The growth in the services sector comes after strong manufacturing data for the month. Official data showed that manufacturing rose to its highest level in 11 months at 50.9 during March from the 50.1 reading in February. At the same time, HSBC's final manufacturing PMI for March rose to 51.6 from 50.4 recorded in the previous month.
NBS noted that the services PMI benefited from higher activity in the construction sector, which received about $150bn (£99bn, €117bn) worth of projects in 2012, when the country's economic growth slowed down to a 13-year low of 7.8 percent. A sub-index measuring the sector gained 4.5 points during the month to reach at 62.5.
However, the recovery in the services sector was not strong as evident from overall new orders which edged up 0.2 points to 52.0 in March, NBS said.
The HSBC PMI, which primarily focuses on private companies, gained from higher new orders, which helped business confidence to reach a 10-month high at 65.
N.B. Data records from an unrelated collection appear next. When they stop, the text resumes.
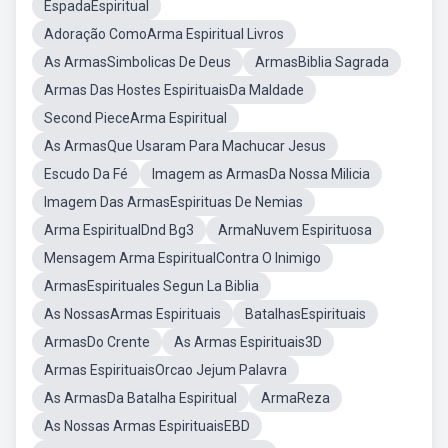
EspadaEspiritual
Adoração ComoArma Espiritual Livros
As ArmasSimbolicas De Deus
ArmasBiblia Sagrada
Armas Das Hostes EspirituaisDa Maldade
Second PieceArma Espiritual
As ArmasQue Usaram Para Machucar Jesus
Escudo Da Fé
Imagem as ArmasDa Nossa Milicia
Imagem Das ArmasEspirituas De Nemias
Arma EspiritualDnd Bg3
ArmaNuvem Espirituosa
Mensagem Arma EspiritualContra O Inimigo
ArmasEspirituales Segun La Biblia
As NossasArmas Espirituais
BatalhasEspirituais
ArmasDo Crente
As Armas Espirituais3D
Armas EspirituaisOrcao Jejum Palavra
As ArmasDa Batalha Espiritual
ArmaReza
As Nossas Armas EspirituaisEBD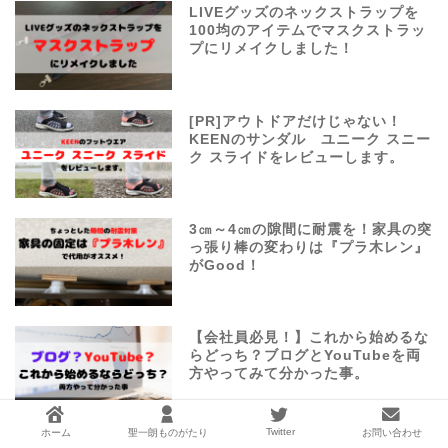
LIVEグッズのネックストラップを
100均のアイテムでマスクストラッ
プにリメイクしました！
[PR]アウトドアだけじゃない！
KEENのサンダル ユニーク スニー
ク スライドをレビューします。
3㎝～4㎝の隙間に耐震を！家具の突
っ張り棒の変わりは『プラ木レン』
がGood！
【会社員必見！】これから始めるな
らどっち？ブログとYouTubeを両
方やってみて分かった事。
Twitter
ホーム
聖一朗ものがたり
お問い合わせ
モトブロ初心者に伝えたい！GoPro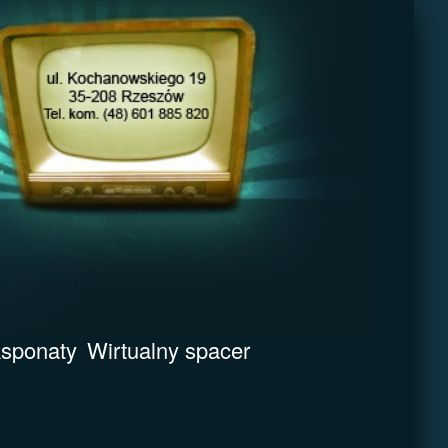
sponaty
Wirtualny spacer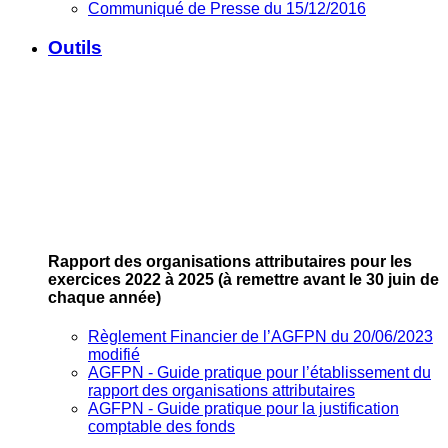
Communiqué de Presse du 15/12/2016
Outils
Rapport des organisations attributaires pour les
exercices 2022 à 2025
(à remettre avant le 30 juin de
chaque année)
Règlement Financier de l’AGFPN du 20/06/2023
modifié
AGFPN ‐ Guide pratique pour l’établissement du
rapport des organisations attributaires
AGFPN ‐ Guide pratique pour la justification
comptable des fonds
"The HSBC China Services Business Activity Index picked up to a six-month high thanks to new business growth, suggesting that a broad-based gradual growth recovery is on its way," Qu Hongbin, an HSBC economist said in a statement.
"Notably, the on-going recovery has translated into a continuous improvement of labour market conditions, which are supportive of consumer spending growth in coming quarters."
Having accounted for 46 percent of the economy in 2012, up from 17 percent in 1990, the services sector is considered vital for China, as it looks to increase domestic consumption to boost growth.
The world's second-largest economy is expected to see a steady recovery in 2013, despite slowing exports, on the back of increased infrastructure spending and better household consumption.